中高年期に目立つ「うつ」の症状
この時期に目立つのは「うつ病」です。
「うつ」は日本人の5人にひとりがかかるといわれるほど数の多い病気です。
さらに日本では自殺者が年間3万人を超えていますが、その半数以上は「うつ」による自殺です。
「うつ」は「心のかぜ」といわれるほどなじみのある病気であり、治療可能な心の病気ですが、一方では自殺に至るほどの重大な病気であり、けっして気安く考えてはいけないのです。
とくに日本は、世界的に見ても中高年の男性の自殺が非常に際立っています。
日本人の男性は「うつ」をがまんし続け、その結果、状態が悪化し、自殺してしまうようです。
だから家族、友人、同僚などまわりの人は「うつ」だと思ったら、必ず受診をすすめてください。

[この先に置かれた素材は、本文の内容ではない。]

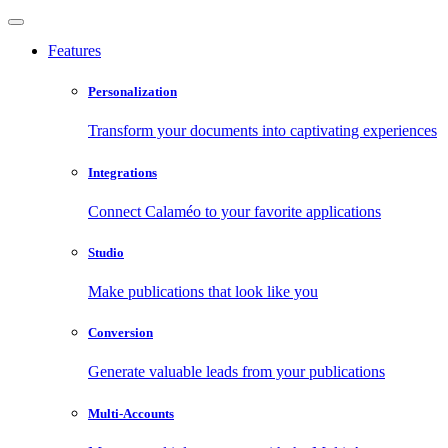
Features
Personalization
Transform your documents into captivating experiences
Integrations
Connect Calaméo to your favorite applications
Studio
Make publications that look like you
Conversion
Generate valuable leads from your publications
Multi-Accounts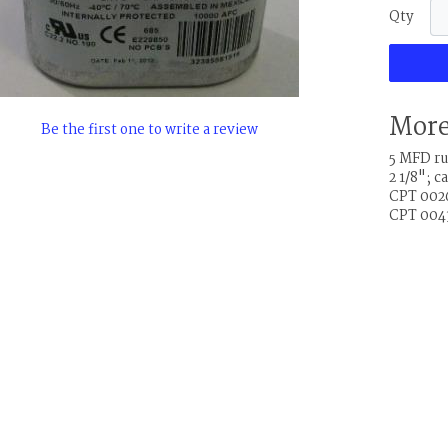
Qty
More
Be the first one to write a review
5 MFD run
2 1/8"; 
CPT 0026
CPT 0043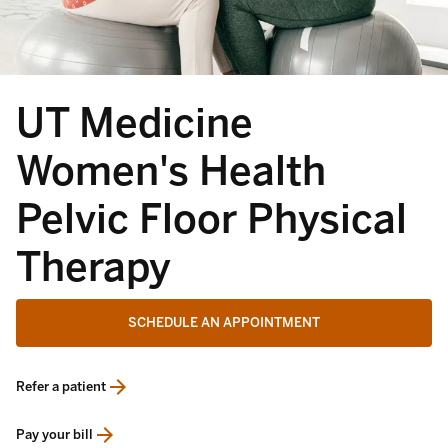
UT Medicine
Women's Health
Pelvic Floor Physical
Therapy
SCHEDULE AN APPOINTMENT
Refer a patient
opens in a new tab
Pay your bill
opens in a new tab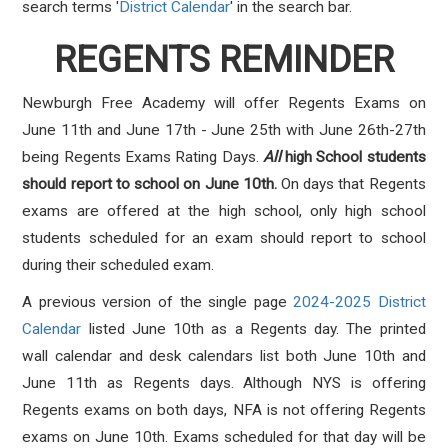
search terms '
District Calendar
' in the search bar.
REGENTS REMINDER
Newburgh Free Academy will offer Regents Exams on
June 11th and June 17th - June 25th with June 26th-27th
being Regents Exams Rating Days.
All
high School students
should report to school on June 10th.
On days that Regents
exams are offered at the high school, only high school
students scheduled for an exam should report to school
during their scheduled exam.
A previous version of the single page
2024-2025 District
Calendar
listed June 10th as a Regents day. The printed
wall calendar and desk calendars list both June 10th and
June 11th as Regents days. Although NYS is offering
Regents exams on both days, NFA is not offering Regents
exams on June 10th. Exams scheduled for that day will be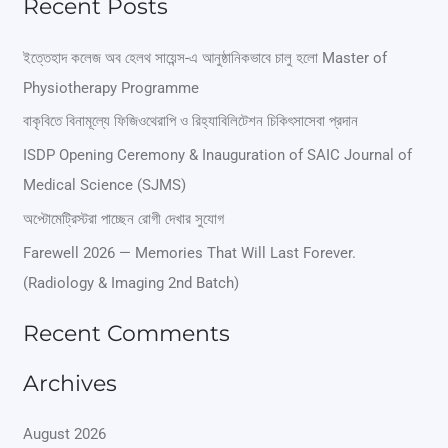
Recent Posts
a
r
ইত্তেহাদ কলেজ অব হেলথ সায়েন্স-এ আনুষ্ঠানিকভাবে চালু হলো Master of
Physiotherapy Programme
c
বাকৃবিতে বিনামূল্যে ফিজিওথেরাপি ও রিহ্যাবিলিটেশন চিকিৎসাসেবা প্রদান
h
ISDP Opening Ceremony & Inauguration of SAIC Journal of
f
Medical Science (SJMS)
o
অপ্টোমেট্রিস্টরা পাচ্ছেন রোগী দেখার সুযোগ
r
Farewell 2026 — Memories That Will Last Forever.
:
(Radiology & Imaging 2nd Batch)
Recent Comments
Archives
August 2026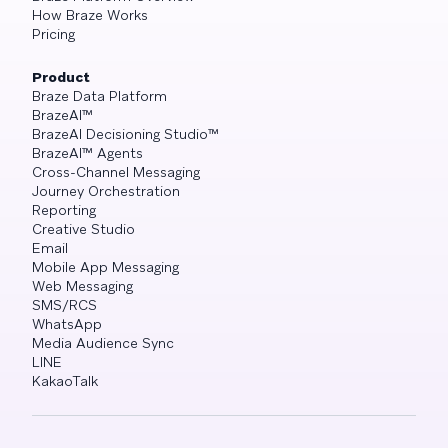
How Braze Works
Pricing
Product
Braze Data Platform
BrazeAI™
BrazeAI Decisioning Studio™
BrazeAI™ Agents
Cross-Channel Messaging
Journey Orchestration
Reporting
Creative Studio
Email
Mobile App Messaging
Web Messaging
SMS/RCS
WhatsApp
Media Audience Sync
LINE
KakaoTalk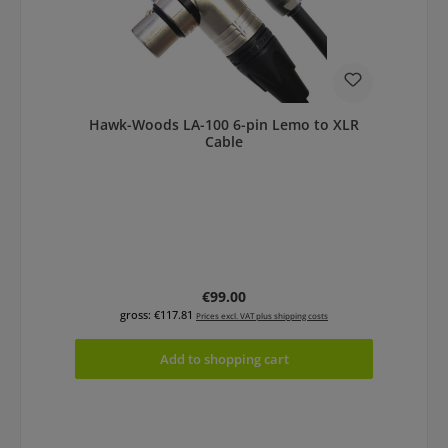
Hawk-Woods LA-100 6-pin Lemo to XLR
Cable
Regular price:
€99.00
gross: €117.81
Prices excl. VAT plus shipping costs
Add to shopping cart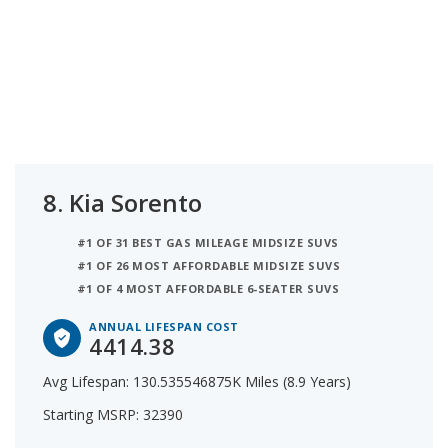
8.
Kia Sorento
#1 OF 31 BEST GAS MILEAGE MIDSIZE SUVS
#1 OF 26 MOST AFFORDABLE MIDSIZE SUVS
#1 OF 4 MOST AFFORDABLE 6-SEATER SUVS
ANNUAL LIFESPAN COST
4414.38
Avg Lifespan: 130.535546875K Miles (8.9 Years)
Starting MSRP: 32390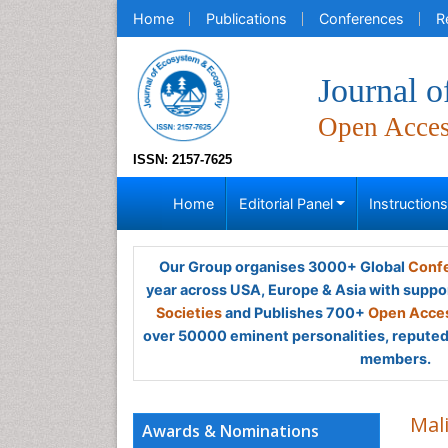
Home
Publications
Conferences
R
Journal 
Open Acce
ISSN: 2157-7625
Home
Editorial Panel
Instruction
Our Group organises 3000+ Global
Confe
year across USA, Europe & Asia with suppo
Societies
and Publishes 700+
Open Acces
over 50000 eminent personalities, reputed 
members.
Mal
Awards & Nominations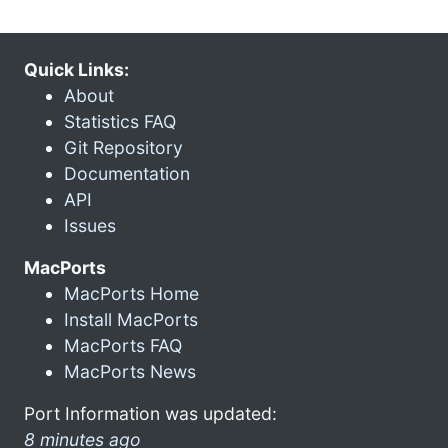
Quick Links:
About
Statistics FAQ
Git Repository
Documentation
API
Issues
MacPorts
MacPorts Home
Install MacPorts
MacPorts FAQ
MacPorts News
Port Information was updated:
8 minutes ago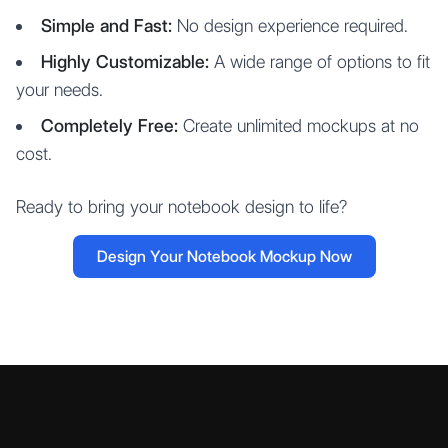
Simple and Fast:
No design experience required.
Highly Customizable:
A wide range of options to fit
your needs.
Completely Free:
Create unlimited mockups at no
cost.
Ready to bring your notebook design to life?
Design Your Notebook Mockup Now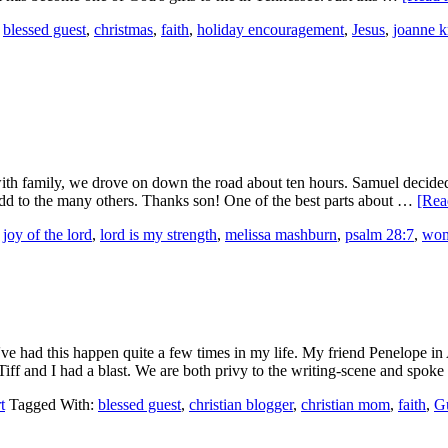
,
blessed guest
,
christmas
,
faith
,
holiday encouragement
,
Jesus
,
joanne k
ith family, we drove on down the road about ten hours. Samuel decided to
add to the many others. Thanks son! One of the best parts about …
[Rea
,
joy of the lord
,
lord is my strength
,
melissa mashburn
,
psalm 28:7
,
wom
ve had this happen quite a few times in my life. My friend Penelope in
, Tiff and I had a blast. We are both privy to the writing-scene and spo
t
Tagged With:
blessed guest
,
christian blogger
,
christian mom
,
faith
,
Gu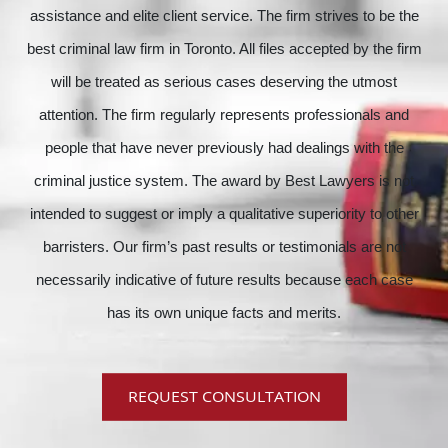
assistance and elite client service. The firm strives to be the
best criminal law firm in Toronto. All files accepted by the firm
will be treated as serious cases deserving the utmost
attention. The firm regularly represents professionals and
people that have never previously had dealings with the
criminal justice system. The award by Best Lawyers is not
intended to suggest or imply a qualitative superiority to other
barristers. Our firm’s past results or testimonials are not
necessarily indicative of future results because each case
has its own unique facts and merits.
REQUEST CONSULTATION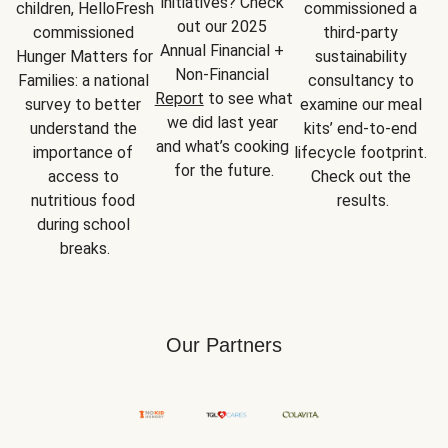
initiatives? Check 
children, HelloFresh 
commissioned a 
out our 2025 
commissioned 
third-party 
Annual Financial + 
Hunger Matters for 
sustainability 
Non-Financial 
Families: a national 
consultancy to 
Report
 to see what 
survey to better 
examine our meal 
we did last year 
understand the 
kits’ end-to-end 
and what’s cooking 
importance of 
lifecycle footprint. 
for the future.
access to 
Check out the 
nutritious food 
results.
during school 
breaks.
Our Partners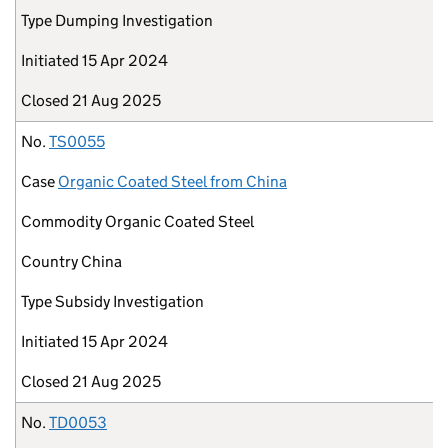
Type
Dumping Investigation
Initiated
15 Apr 2024
Closed
21 Aug 2025
No.
TS0055
Case
Organic Coated Steel from China
Commodity
Organic Coated Steel
Country
China
Type
Subsidy Investigation
Initiated
15 Apr 2024
Closed
21 Aug 2025
No.
TD0053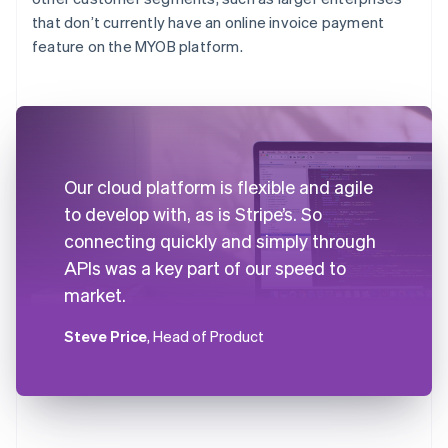
that don’t currently have an online invoice payment
feature on the MYOB platform.
Our cloud platform is flexible and agile
to develop with, as is Stripe’s. So
connecting quickly and simply through
APIs was a key part of our speed to
market.
Steve Price
, Head of Product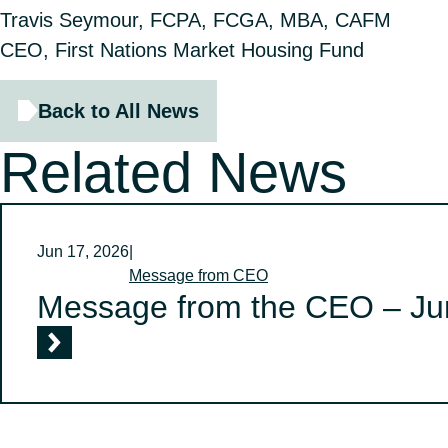
Travis Seymour, FCPA, FCGA, MBA, CAFM
CEO, First Nations Market Housing Fund
Back to All News
Related News
Jun 17, 2026
|
Message from CEO
Message from the CEO – Ju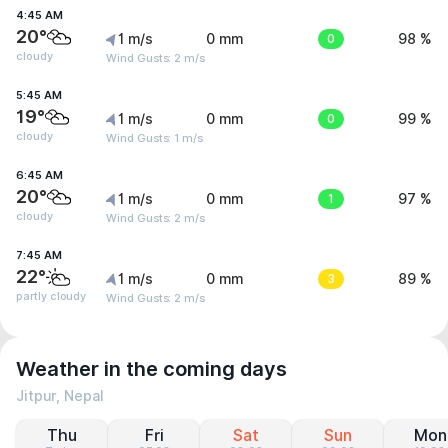
4:45 AM
20°
1 m/s
0 mm
0
98 %
cloudy
Wind Gusts: 2 m/s
5:45 AM
19°
1 m/s
0 mm
0
99 %
cloudy
Wind Gusts: 1 m/s
6:45 AM
20°
1 m/s
0 mm
1
97 %
cloudy
Wind Gusts: 2 m/s
7:45 AM
22°
1 m/s
0 mm
3
89 %
partly cloudy
Wind Gusts: 2 m/s
Weather in the coming days
Jitpur, Nepal
Thu
Fri
Sat
Sun
Mon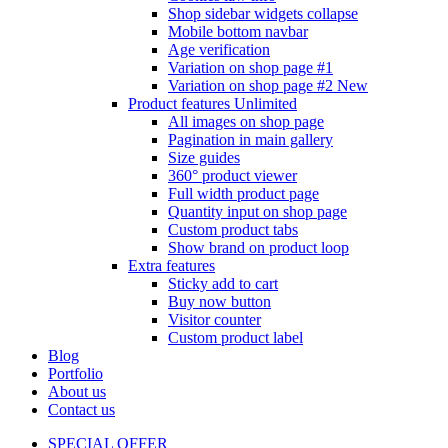
Shop sidebar widgets collapse
Mobile bottom navbar
Age verification
Variation on shop page #1
Variation on shop page #2
New
Product features
Unlimited
All images on shop page
Pagination in main gallery
Size guides
360° product viewer
Full width product page
Quantity input on shop page
Custom product tabs
Show brand on product loop
Extra features
Sticky add to cart
Buy now button
Visitor counter
Custom product label
Blog
Portfolio
About us
Contact us
SPECIAL OFFER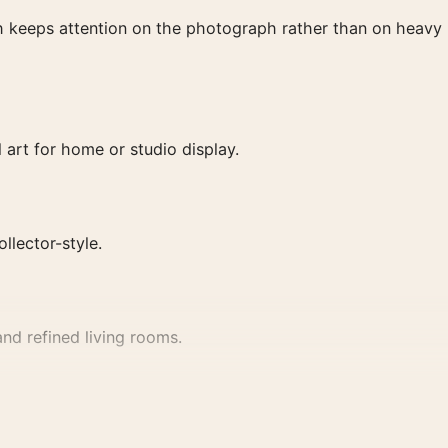
ish keeps attention on the photograph rather than on heavy
 art for home or studio display.
ollector-style.
nd refined living rooms.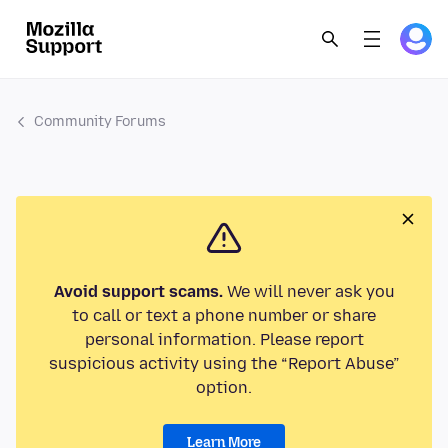
Community Forums
Avoid support scams.
We will never ask you
to call or text a phone number or share
personal information. Please report
suspicious activity using the “Report Abuse”
option.
Learn More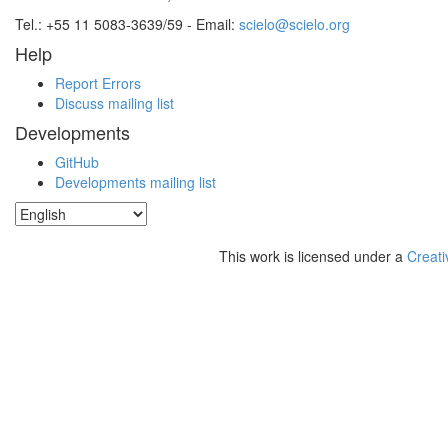
Tel.: +55 11 5083-3639/59 - Email:
scielo@scielo.org
Help
Report Errors
Discuss mailing list
Developments
GitHub
Developments mailing list
This work is licensed under a
Creati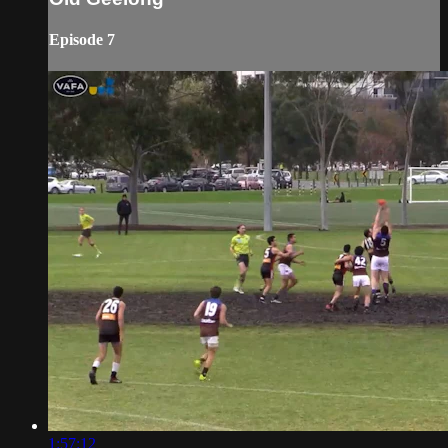
Episode 7
1:57:12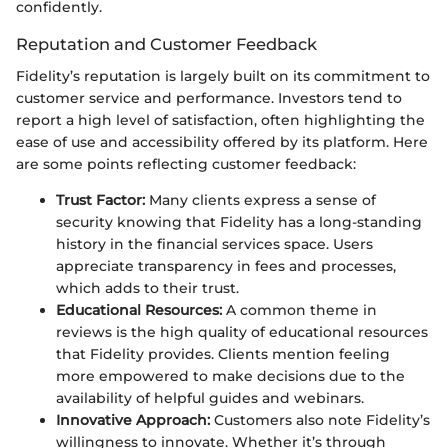
confidently.
Reputation and Customer Feedback
Fidelity’s reputation is largely built on its commitment to
customer service and performance. Investors tend to
report a high level of satisfaction, often highlighting the
ease of use and accessibility offered by its platform. Here
are some points reflecting customer feedback:
Trust Factor:
Many clients express a sense of
security knowing that Fidelity has a long-standing
history in the financial services space. Users
appreciate transparency in fees and processes,
which adds to their trust.
Educational Resources:
A common theme in
reviews is the high quality of educational resources
that Fidelity provides. Clients mention feeling
more empowered to make decisions due to the
availability of helpful guides and webinars.
Innovative Approach:
Customers also note Fidelity’s
willingness to innovate. Whether it’s through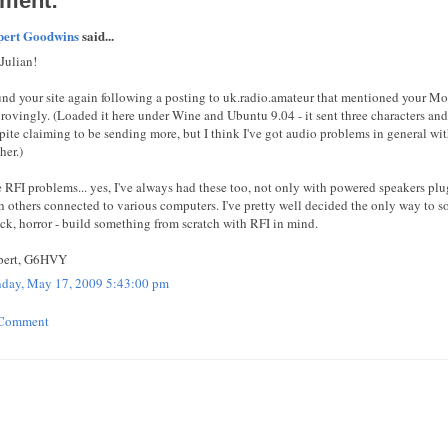
ment:
pert Goodwins
said...
 Julian!
nd your site again following a posting to uk.radio.amateur that mentioned your M
rovingly. (Loaded it here under Wine and Ubuntu 9.04 - it sent three characters and
pite claiming to be sending more, but I think I've got audio problems in general wi
her.)
 RFI problems... yes, I've always had these too, not only with powered speakers p
h others connected to various computers. I've pretty well decided the only way to so
ck, horror - build something from scratch with RFI in mind.
pert, G6HVY
day, May 17, 2009 5:43:00 pm
 Comment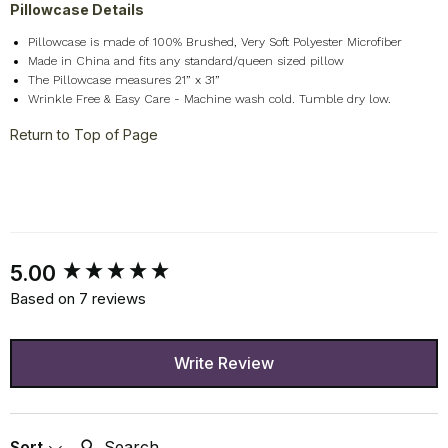
Pillowcase Details
Pillowcase is made of 100% Brushed, Very Soft Polyester Microfiber
Made in China and fits any standard/queen sized pillow
The Pillowcase measures 21” x 31”
Wrinkle Free & Easy Care - Machine wash cold. Tumble dry low.
Return to Top of Page
New content loaded
5.00
Based on 7 reviews
Write Review
Search:
Sort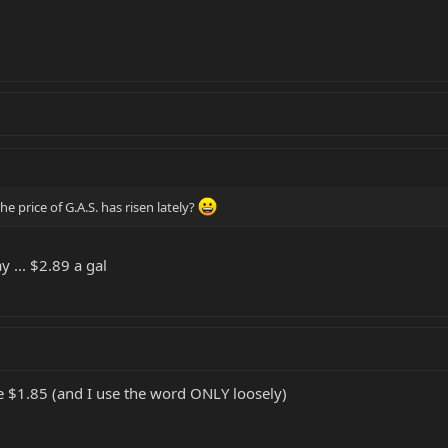
 price of G.A.S. has risen lately?
y ... $2.89 a gal
ke $1.85 (and I use the word ONLY loosely)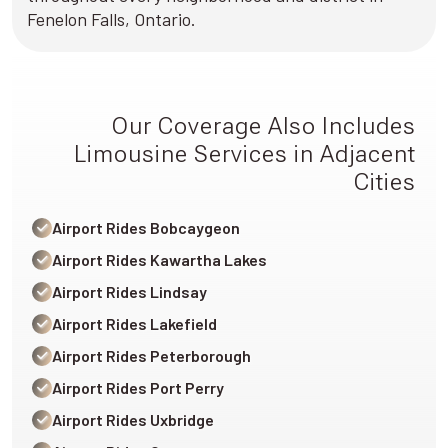
Fenelon Falls, Ontario.
Our Coverage Also Includes
Limousine Services in Adjacent
Cities
Airport Rides Bobcaygeon
Airport Rides Kawartha Lakes
Airport Rides Lindsay
Airport Rides Lakefield
Airport Rides Peterborough
Airport Rides Port Perry
Airport Rides Uxbridge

そして自殺のサインを見逃さないようにしてください。ほかに最近、この年代に多いのは「強迫性障害」という病気です。
強迫性障害には戸締まりやガスの元栓などを何度も確認するなどの 「強迫行為」と、食べ物が汚いのではないかと過剰に恐れたりする「強迫観念」があります。
強迫性障害は20年ほど前は治療が困難な病気だったのですが、この5年ほどのあいだに急速に治療法が進んできています。
本人がどうせ性格だから治らないといっても、それが生活全般に及ぶようなら受診をすすめるべきです。
治療する価値のある病気だと考えられるからです。
強迫性障害もパニック障害と同じようにかなり罹患率の高い病気です。